Sure, food prices have been rising. Here’s a screenshot from Statistics Canada’s Consumer Price Index price trends page. As you can see, the 12-month percentage change of the food component of the CPI is currently at 3.4 percent. That’s kind of inseparable from inflation.

But it’s just possible that there’s more going on here than greedy corporate price gouging.

It should be obvious that grocery retailers are subject to volatile supply chain costs. According to Statistics Canada, as of June 2025, for example, the price of “livestock and animal products” had increased by 130 percent over their 2007 prices. And “crops” saw a 67 percent increase over that same period. Grocers also have to lay out for higher packaging material costs that include an extra 35 percent (since 2021) for “foam products for packaging” and 78 percent more for “paperboard containers”.

In the years since 2012, farmers themselves had to deal with 49 percent growth in “commercial seed and plant” prices, 46 percent increases in the cost of production insurance, and a near-tripling of the cost of live cattle.

So should we conclude that Big Grocery is basically an industry whose profits are held to a barely sustainable minimum by macro economic events far beyond their control? Well that’s pretty much what the Retail Council of Canada (RCC) claims. Back in 2023, Competition Bureau Canada published a lengthy response from the RCC to the consultation on the Market study of retail grocery.

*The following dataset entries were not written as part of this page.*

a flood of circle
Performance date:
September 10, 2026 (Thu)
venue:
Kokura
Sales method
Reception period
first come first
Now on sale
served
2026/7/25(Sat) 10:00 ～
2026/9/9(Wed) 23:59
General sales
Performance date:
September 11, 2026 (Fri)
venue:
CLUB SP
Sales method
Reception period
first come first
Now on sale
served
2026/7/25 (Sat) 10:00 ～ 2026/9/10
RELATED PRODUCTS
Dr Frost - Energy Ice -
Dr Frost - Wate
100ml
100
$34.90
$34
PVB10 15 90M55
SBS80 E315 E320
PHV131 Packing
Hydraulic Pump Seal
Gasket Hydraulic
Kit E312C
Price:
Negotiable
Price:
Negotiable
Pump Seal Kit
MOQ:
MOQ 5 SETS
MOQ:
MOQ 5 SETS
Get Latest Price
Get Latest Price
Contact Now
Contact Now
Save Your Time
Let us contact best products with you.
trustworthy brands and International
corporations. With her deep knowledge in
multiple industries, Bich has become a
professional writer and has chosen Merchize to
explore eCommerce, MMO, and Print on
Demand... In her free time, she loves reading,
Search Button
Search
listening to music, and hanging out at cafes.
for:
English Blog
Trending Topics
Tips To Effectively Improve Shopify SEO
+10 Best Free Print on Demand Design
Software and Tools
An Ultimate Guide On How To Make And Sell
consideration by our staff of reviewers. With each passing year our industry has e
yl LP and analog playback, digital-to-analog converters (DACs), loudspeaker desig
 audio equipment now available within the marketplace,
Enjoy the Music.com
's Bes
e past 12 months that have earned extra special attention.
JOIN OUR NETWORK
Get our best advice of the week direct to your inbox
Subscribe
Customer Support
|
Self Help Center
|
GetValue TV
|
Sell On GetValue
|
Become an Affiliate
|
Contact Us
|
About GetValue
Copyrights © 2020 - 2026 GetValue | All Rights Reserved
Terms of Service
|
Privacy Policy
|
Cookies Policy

The piece made a compelling argument that food sales deliver razor-thin profit margins which are balanced by the sale of more lucrative non-food products like cosmetics.

However, things may not be quite as simple as the RCC presents them. For instance:

  • While it’s true that the large number of supermarket chains in Canada suggests there’s little concentration in the sector, the fact is that most independents buy their stock as wholesale from the largest companies.
  • The report pointed to Costco and Walmart as proof that new competitors can easily enter the market, but those decades-old well-financed expansions prove little about the way the modern market works. And online grocery shopping in Canada is still far from established.
  • Consolidated reporting methods would make it hard to substantiate some of the report’s claims of ultra-thin profit margins on food.
  • The fact that grocers are passing on costs selectively through promotional strategies, private-label pricing, and shrinkflation adjustments suggests that they retain at least some control over their supplier costs.
  • The claim that Canada’s food price inflation is more or less the same as in other peer countries was true in 2022. But we’ve since seen higher inflation here than, for instance, in the U.S.

Nevertheless, there’s vanishingly little evidence to support claims of outright price gouging. Rising supply chain costs are real and even high-end estimates of Loblaw, Metro, and Sobeys net profit margins are in the two to five percent range. That’s hardly robber baron territory.

What probably is happening is some opportunistic margin-taking through various selective pricing strategies. And at least some price collusion has been confirmed.

How much might such measures have cost the average Canadian family? A reasonable estimate places the figure at between $150 and $350 a year. That’s real money, but it’s hardly enough to justify gutting the entire free market in favor of some suicidal system of central planning and control.